(Page layout parsing data)
# # #
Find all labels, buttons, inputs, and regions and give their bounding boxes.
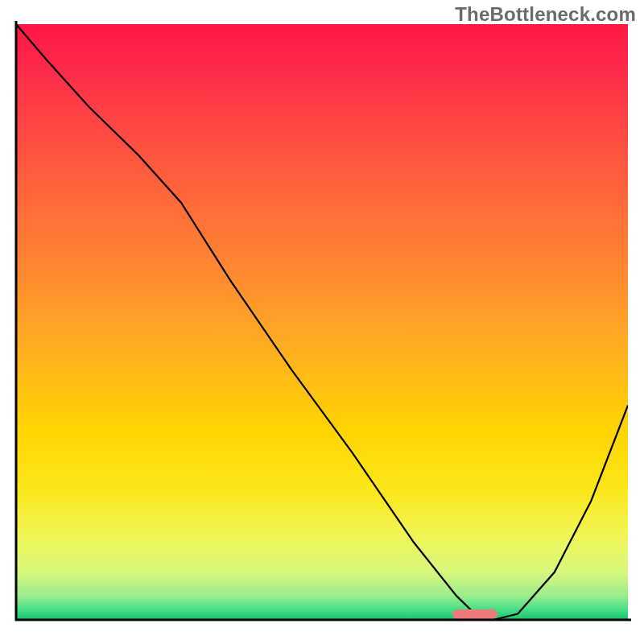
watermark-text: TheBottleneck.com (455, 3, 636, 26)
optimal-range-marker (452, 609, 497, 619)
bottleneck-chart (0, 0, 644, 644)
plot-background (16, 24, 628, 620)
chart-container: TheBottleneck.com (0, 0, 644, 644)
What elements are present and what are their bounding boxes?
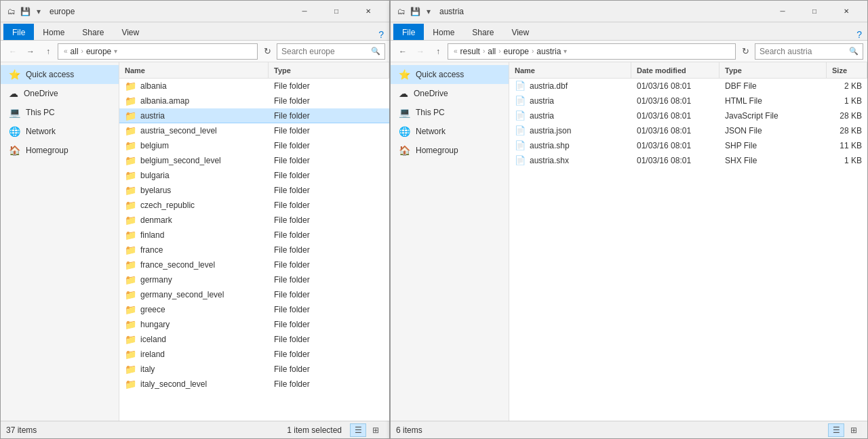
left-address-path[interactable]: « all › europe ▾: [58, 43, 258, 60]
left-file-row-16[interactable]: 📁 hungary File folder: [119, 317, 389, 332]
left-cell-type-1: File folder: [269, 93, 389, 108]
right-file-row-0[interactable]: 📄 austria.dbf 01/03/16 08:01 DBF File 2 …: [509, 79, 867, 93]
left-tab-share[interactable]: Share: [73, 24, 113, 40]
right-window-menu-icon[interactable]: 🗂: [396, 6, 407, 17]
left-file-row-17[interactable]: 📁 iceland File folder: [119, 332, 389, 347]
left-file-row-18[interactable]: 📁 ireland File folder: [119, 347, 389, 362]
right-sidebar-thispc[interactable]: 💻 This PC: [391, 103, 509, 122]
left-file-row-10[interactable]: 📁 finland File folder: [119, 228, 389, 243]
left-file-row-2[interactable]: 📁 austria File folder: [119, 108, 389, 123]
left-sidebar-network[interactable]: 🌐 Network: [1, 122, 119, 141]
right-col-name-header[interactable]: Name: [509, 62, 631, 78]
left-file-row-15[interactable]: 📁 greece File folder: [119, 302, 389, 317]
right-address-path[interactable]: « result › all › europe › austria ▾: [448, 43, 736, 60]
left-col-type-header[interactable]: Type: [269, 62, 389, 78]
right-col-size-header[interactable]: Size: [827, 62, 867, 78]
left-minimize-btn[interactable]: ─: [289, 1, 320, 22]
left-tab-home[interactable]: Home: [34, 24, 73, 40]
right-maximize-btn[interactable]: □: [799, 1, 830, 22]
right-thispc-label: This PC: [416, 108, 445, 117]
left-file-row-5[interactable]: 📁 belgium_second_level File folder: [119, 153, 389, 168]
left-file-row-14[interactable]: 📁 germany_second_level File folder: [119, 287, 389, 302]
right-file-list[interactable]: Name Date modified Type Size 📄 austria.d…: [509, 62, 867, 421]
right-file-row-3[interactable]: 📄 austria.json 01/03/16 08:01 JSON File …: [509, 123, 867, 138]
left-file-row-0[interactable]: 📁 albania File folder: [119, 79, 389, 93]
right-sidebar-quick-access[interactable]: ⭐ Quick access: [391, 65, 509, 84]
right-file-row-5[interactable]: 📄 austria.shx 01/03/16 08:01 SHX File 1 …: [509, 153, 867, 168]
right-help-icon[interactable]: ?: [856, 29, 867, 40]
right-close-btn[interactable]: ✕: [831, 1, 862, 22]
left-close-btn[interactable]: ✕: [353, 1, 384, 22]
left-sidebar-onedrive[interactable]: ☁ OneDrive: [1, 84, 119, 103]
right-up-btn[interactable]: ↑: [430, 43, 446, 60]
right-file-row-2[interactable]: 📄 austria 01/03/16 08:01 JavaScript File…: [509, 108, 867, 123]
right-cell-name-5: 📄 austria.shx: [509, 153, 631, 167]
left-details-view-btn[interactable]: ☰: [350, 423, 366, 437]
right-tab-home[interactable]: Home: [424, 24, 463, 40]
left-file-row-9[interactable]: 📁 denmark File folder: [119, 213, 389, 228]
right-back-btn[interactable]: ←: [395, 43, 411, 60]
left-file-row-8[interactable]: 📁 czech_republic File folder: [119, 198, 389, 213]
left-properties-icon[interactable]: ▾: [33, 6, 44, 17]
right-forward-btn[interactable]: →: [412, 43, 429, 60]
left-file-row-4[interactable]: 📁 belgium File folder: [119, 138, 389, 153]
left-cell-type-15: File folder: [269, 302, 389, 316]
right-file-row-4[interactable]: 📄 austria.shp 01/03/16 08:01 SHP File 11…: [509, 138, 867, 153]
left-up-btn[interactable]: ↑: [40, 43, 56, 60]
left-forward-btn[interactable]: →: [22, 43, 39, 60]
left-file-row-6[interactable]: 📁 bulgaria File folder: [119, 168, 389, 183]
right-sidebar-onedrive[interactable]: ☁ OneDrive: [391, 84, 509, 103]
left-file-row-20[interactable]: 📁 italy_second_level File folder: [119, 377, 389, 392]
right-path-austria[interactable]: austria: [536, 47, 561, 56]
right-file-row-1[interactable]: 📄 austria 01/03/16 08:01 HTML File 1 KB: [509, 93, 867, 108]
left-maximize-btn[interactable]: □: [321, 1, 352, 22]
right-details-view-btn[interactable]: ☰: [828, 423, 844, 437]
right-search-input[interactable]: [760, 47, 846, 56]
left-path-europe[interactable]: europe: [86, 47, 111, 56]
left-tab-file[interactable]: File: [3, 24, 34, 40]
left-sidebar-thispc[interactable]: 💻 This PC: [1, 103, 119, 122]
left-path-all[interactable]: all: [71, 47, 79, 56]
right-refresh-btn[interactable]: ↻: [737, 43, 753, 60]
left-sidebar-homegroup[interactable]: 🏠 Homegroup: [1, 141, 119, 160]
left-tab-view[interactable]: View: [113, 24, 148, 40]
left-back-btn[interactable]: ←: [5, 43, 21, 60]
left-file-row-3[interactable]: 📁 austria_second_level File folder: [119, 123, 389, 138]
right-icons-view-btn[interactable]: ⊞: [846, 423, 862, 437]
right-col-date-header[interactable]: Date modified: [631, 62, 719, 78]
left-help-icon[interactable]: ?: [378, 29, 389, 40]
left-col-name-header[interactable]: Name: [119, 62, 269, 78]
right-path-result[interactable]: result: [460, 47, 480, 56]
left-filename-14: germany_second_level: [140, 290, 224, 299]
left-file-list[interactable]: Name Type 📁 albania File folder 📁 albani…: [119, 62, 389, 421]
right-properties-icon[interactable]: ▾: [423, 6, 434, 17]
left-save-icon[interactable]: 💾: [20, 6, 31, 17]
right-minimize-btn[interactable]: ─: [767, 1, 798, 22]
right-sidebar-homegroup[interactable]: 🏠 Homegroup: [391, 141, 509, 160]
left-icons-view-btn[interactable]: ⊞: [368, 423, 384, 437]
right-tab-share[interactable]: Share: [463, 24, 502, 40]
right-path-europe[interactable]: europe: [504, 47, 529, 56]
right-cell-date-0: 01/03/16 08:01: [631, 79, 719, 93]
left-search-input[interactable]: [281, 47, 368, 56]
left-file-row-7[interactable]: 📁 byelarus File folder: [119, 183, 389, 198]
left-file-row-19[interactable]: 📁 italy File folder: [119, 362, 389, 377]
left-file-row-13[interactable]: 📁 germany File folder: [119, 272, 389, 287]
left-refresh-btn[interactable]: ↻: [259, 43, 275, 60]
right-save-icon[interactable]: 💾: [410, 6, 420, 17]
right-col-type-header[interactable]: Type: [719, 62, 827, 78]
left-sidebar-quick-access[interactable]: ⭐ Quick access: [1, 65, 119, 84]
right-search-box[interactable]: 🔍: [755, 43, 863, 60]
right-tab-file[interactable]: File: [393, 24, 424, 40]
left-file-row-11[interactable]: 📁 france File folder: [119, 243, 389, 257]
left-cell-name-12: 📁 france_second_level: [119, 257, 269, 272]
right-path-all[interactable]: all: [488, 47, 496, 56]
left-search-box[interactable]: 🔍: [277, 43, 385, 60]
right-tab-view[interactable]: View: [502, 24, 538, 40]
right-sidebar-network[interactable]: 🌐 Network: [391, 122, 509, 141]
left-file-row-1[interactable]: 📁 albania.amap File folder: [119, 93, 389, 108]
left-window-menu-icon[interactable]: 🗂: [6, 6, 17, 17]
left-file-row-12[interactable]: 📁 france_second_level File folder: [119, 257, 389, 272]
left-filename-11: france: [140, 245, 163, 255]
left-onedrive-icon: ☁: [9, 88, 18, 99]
# # #
▶ **WORK TO BE COMPLETED**
If a line above includes the string "path", pick it out.

▶ **RESPONSE BOX**
left-address-path[interactable]: « all › europe ▾: [58, 43, 258, 60]
right-address-path[interactable]: « result › all › europe › austria ▾: [448, 43, 736, 60]
right-path-austria[interactable]: austria: [536, 47, 561, 56]
left-path-europe[interactable]: europe: [86, 47, 111, 56]
left-path-all[interactable]: all: [71, 47, 79, 56]
right-path-result[interactable]: result: [460, 47, 480, 56]
right-path-europe[interactable]: europe: [504, 47, 529, 56]
right-path-all[interactable]: all: [488, 47, 496, 56]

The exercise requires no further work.